Twelve-year-olds could obtain the new certificate telling employers they have achieved the basic standards in literacy, numeracy and information technology in their first year at secondary school, according to the man in charge of improving literacy and numeracy standards in secondary schools.
Peter Walker, national director of the Government's secondary school improvement strategy, revealed that the Government's new functional skills test - which will sit alongside GCSEs - would be a separate certificate guaranteeing employers a pupil had reached basic standards in the three Rs and information technology.
Ministers have said that no child should be able to progress towards an A* to C grade pass in maths and English without achieving basic functional skills.
The new certificate will be piloted in schools from September 2007. There will be a full national roll-out of the English and ICT tests in September 2009 and maths from 2010.

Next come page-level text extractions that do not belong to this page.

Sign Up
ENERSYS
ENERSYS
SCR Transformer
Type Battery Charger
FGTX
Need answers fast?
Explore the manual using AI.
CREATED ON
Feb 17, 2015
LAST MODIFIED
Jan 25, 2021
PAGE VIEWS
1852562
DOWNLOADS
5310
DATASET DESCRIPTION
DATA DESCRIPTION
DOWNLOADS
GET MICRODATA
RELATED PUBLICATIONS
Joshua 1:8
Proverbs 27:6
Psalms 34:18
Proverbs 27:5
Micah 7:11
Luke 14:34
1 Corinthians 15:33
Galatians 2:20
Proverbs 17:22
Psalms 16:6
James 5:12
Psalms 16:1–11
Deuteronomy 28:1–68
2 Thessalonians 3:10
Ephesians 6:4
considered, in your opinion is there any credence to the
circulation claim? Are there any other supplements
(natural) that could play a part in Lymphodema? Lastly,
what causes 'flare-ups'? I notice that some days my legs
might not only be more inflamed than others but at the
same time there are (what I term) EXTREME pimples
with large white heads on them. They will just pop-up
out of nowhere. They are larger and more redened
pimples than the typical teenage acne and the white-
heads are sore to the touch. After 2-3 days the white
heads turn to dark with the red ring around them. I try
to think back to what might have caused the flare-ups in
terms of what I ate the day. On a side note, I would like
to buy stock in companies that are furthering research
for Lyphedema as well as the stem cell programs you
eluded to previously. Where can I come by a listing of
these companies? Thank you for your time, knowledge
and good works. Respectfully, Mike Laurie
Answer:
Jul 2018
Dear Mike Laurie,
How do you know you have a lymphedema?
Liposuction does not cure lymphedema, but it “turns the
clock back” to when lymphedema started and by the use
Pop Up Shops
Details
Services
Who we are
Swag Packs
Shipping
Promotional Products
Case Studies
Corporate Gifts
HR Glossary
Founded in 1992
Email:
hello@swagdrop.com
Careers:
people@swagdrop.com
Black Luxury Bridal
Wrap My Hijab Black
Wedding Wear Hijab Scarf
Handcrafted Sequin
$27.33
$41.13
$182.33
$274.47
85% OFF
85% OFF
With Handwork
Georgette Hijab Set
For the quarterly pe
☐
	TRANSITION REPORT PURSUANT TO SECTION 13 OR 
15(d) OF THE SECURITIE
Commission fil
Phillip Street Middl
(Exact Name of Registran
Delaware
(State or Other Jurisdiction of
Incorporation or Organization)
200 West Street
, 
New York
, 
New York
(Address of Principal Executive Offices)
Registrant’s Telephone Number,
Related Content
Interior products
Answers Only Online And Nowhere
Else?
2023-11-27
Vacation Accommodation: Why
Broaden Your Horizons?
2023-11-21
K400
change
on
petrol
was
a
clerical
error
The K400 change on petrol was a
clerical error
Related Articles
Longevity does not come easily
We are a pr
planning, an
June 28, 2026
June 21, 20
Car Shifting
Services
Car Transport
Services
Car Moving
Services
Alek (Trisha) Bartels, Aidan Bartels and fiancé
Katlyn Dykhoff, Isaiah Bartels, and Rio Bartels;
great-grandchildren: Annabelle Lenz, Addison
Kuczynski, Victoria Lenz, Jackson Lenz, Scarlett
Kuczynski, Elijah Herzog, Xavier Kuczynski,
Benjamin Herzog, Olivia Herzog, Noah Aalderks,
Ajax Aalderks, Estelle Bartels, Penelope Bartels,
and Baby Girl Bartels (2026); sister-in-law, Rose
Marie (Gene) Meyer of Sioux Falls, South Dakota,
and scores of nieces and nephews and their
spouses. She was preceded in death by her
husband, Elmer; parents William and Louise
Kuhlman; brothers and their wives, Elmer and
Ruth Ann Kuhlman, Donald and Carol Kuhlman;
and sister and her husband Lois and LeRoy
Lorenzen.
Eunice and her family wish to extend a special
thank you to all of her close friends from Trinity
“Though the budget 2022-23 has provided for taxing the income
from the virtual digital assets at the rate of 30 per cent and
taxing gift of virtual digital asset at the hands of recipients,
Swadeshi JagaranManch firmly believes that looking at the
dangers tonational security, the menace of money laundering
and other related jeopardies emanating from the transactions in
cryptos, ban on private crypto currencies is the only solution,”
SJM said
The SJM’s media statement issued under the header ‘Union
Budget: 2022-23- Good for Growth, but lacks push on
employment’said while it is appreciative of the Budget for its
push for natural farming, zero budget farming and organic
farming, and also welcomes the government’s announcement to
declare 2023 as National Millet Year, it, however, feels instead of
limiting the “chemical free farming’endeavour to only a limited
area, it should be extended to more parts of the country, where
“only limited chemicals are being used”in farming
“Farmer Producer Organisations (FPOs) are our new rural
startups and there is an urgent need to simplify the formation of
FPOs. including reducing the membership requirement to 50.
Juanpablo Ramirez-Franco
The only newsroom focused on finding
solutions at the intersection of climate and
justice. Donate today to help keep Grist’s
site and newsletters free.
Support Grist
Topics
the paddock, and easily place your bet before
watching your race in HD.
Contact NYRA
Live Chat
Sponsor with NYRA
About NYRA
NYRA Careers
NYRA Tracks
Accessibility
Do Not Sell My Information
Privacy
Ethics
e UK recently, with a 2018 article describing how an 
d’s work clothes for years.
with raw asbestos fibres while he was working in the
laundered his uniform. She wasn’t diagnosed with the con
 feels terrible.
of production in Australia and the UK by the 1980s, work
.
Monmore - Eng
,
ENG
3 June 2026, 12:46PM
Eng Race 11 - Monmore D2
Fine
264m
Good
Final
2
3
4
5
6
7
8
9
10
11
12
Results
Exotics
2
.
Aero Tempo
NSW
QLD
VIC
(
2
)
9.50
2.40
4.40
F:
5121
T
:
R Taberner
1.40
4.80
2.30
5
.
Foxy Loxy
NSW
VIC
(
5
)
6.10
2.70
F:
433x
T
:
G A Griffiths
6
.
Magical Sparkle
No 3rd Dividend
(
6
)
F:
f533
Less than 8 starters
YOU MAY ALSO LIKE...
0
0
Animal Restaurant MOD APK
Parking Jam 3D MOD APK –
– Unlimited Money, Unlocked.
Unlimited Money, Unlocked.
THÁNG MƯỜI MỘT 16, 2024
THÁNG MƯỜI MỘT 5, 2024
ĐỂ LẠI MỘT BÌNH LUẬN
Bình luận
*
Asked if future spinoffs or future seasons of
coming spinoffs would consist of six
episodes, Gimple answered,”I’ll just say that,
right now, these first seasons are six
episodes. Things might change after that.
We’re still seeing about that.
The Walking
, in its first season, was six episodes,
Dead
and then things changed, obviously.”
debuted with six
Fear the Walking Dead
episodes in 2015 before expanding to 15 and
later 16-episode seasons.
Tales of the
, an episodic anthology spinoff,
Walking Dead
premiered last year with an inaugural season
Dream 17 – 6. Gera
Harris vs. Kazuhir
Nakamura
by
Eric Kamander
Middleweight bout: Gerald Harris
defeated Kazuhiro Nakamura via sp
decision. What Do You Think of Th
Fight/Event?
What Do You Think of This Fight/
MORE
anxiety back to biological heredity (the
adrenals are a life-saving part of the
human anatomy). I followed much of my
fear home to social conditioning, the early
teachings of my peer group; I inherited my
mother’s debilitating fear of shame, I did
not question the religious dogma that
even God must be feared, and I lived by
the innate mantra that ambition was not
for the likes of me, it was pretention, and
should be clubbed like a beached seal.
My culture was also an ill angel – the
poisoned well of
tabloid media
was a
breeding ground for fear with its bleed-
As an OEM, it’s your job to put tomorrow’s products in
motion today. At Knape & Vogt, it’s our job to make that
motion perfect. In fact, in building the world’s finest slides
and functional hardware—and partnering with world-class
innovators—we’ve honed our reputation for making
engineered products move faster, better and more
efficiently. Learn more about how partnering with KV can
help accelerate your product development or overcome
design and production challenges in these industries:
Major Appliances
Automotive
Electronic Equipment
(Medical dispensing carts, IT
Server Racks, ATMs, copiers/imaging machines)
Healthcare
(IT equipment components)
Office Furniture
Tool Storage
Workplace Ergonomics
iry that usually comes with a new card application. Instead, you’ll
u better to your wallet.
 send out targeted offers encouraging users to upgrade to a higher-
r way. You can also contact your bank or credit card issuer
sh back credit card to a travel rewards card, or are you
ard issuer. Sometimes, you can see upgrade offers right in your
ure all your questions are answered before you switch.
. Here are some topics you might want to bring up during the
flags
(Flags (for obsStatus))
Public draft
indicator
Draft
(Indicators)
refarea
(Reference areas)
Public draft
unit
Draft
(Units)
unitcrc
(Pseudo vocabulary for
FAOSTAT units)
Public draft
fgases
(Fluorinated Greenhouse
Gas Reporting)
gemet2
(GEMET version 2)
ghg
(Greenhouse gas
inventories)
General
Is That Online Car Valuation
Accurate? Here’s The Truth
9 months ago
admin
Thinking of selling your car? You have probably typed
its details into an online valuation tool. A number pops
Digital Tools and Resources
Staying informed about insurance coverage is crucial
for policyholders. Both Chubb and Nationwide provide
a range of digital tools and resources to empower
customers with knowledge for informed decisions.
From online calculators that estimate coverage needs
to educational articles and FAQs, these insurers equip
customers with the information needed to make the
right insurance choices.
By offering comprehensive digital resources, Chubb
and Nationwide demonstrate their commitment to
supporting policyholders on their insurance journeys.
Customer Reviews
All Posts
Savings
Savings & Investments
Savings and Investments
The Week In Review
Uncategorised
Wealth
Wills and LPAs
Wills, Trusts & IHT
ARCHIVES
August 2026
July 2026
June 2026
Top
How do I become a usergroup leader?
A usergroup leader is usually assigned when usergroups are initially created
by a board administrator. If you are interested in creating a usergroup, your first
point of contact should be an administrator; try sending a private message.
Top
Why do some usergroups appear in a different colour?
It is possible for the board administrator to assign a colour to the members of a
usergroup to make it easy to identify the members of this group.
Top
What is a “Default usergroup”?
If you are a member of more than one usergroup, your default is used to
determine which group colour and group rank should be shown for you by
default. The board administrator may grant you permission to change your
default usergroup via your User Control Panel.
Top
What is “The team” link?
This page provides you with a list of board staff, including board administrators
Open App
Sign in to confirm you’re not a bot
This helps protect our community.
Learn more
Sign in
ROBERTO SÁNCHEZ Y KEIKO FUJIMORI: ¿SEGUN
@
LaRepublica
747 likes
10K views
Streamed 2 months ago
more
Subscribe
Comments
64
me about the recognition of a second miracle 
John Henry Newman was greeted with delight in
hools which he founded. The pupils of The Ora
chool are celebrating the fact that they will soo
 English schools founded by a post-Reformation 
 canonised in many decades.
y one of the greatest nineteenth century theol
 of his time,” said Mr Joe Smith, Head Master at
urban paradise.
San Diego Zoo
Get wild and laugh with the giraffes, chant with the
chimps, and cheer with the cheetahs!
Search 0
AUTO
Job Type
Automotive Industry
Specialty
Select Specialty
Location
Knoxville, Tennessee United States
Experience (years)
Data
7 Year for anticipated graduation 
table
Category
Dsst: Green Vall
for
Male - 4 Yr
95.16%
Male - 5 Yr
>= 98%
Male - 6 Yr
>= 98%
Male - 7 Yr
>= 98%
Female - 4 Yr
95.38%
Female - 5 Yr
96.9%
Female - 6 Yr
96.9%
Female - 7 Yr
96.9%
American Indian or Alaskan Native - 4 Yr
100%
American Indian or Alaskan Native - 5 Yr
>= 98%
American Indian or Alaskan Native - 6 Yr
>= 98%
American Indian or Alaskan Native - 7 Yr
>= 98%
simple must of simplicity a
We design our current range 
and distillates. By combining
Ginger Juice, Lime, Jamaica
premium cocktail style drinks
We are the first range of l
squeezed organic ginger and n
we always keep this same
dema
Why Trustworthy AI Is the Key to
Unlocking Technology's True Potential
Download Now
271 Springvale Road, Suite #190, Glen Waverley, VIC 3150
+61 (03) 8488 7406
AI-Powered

The certificate - which will not be tiered - will go some way to meet objections from employers and independent schools over the current GCSE exam. Only last week Dr Martin Stephen, headmaster of St Paul's Boys' School in Barnes, west London - the school which did best in this year's GCSE's - said the exam was "in crisis".
He said it fell between two stools and was neither a preparation for A-level work or an end-of-education certificate outlining the skills of those leaving school for good. He called for a separate certificate in the basics plus a return to the international GCSE style of exam, modelled on the old O-level and now taken up by almost half of the country's independent schools. Mr Walker, in an interview with The Independent, said of the new functional skills certificate: "Some kids in year seven (11- and 12-year-olds starting secondary school) may be able to get it there and then as they start secondary school."
He said he recognised the importance of developing pupils' speaking and listening skills and realised that a diet of just lessons in the three Rs for those struggling to keep up in class might not be the best alternative. "Quite simply, we need to look at key stage three (education for 11- to 14-year-olds) in terms of encouraging those youngsters who have to catch up with interventions that will help them to make progress in maths and English," he said. "That is going to become paramount." Some could be switched back on to learning through drama, he argued. Others could find confidence from developing their speaking skills.
Mr Walker, the former headteacher of the Park View academy in Haringey in north London - a school which improved its GCSE results after a "fresh start'' (it is not one of the Government's academies despite its name), added that he also believed the new compulsory lessons in citizenship would help prepare youngsters for adulthood.
The review of the key stage strategy comes hot on the heels of changes to the way literacy and numeracy are taught in primary schools - announced by the Government last week.
Children will be expected to learn their times tables at eight instead of nine and compulsory synthetic phonics lessons will also be introduced in all schools.